Selasa, 20 Desember 2011

Gunung Bromo - Taman Nasional Bromo Tengger Semeru




Gunung Bromo termasuk dalam kawasan Taman Nasional Bromo Tengger Semeru yang membentang di tiga kota yaitu Probolinggo, Malang, dan Pasuruan. Untuk mencapai Gunung Bromo, wisatawan bisa menempuh jalur darat dari Probolinggo ke Cemoro Lawang. Dari Cemoro Lawang bisa menyewa hardtop untuk naik ke Penanjakan, mengeksplorasi Lautan Pasir dan Kawah. 


Gunung Bromo termasuk dalam kawasan Taman Nasional Bromo Tengger Semeru yang membentang di tiga kota yaitu Probolinggo, Malang, dan Pasuruan.

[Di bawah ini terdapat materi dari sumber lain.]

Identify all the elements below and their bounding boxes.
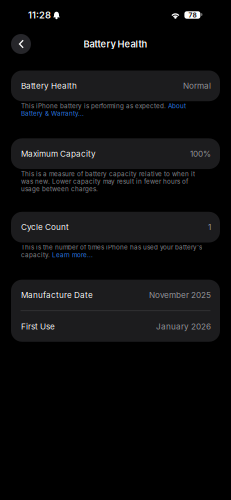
staticText: 100% [190, 149, 211, 159]
staticText: Normal [183, 81, 211, 91]
button[interactable]: Manufacture Date [11, 280, 220, 310]
staticText: 1 [208, 222, 211, 232]
staticText: Battery Health [21, 81, 77, 91]
button[interactable]: First Use [11, 311, 220, 342]
staticText: This is the number of times iPhone has u… [21, 244, 202, 259]
staticText: This iPhone battery is performing as exp… [21, 102, 186, 117]
staticText: November 2025 [149, 290, 211, 300]
button[interactable]: Back [11, 34, 31, 54]
staticText: Cycle Count [21, 222, 69, 232]
button[interactable]: Battery Health [11, 70, 220, 101]
staticText: 11:28 [28, 9, 51, 21]
staticText: Maximum Capacity [21, 149, 96, 159]
staticText: Manufacture Date [21, 290, 93, 300]
staticText: First Use [21, 322, 55, 331]
staticText: January 2026 [156, 322, 211, 331]
staticText: Battery Health [84, 38, 148, 50]
button[interactable]: Cycle Count [11, 212, 220, 242]
button[interactable]: Maximum Capacity [11, 138, 220, 169]
staticText: 78 [188, 11, 196, 19]
staticText: This is a measure of battery capacity re… [21, 170, 195, 193]
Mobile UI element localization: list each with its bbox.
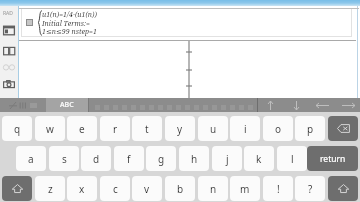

Untuk mencapai Gunung Bromo, wisatawan bisa menempuh jalur darat dari Probolinggo ke Cemoro Lawang. Dari Cemoro Lawang bisa menyewa hardtop untuk naik ke Penanjakan, mengeksplorasi Lautan Pasir dan Kawah. 
Gunung ini sangat terkenal dengan pemandangan matahari terbitnya yang sangat indah. Wisatawan rela mendaki gunung dini hari hanya untuk berburu momen sunrise diantara gunung dan kawah yang masih aktif ini. Tempat paling bagus untuk menikmatinya adalah di Penanjakan. Selain momen matahari terbit, wisatawan juga dapat menikmati view kompleks Gunung Bromo, Gunung Batok dan Gunung Semeru nan megah, lautan pasir dan kaldera yang luas, Bukit Teletubbies dan Pura Poten yang berada di tengah-tengah lautan pasir yang biasa dijadikan tempat upacara keagamaan suku Tengger.
Kawasan Gunung Bromo didiami oleh suku Tengger yang mayoritas beragama Hindu. Setiap satu tahun sekali mereka mengadakan upacara Yadna Kasada yang diadakan pada malam ke 14 bulan Kasada. Upacara ini ditujukan untuk memohon keselamatan dan berkah pada Sang Hyang Widi. Para warga Tengger berkumpul di mulut kawah Gunung Bromo dengan membawa berbagai macam sesaji yang kemudian dilemparkan ke kawah Gunung Bromo. 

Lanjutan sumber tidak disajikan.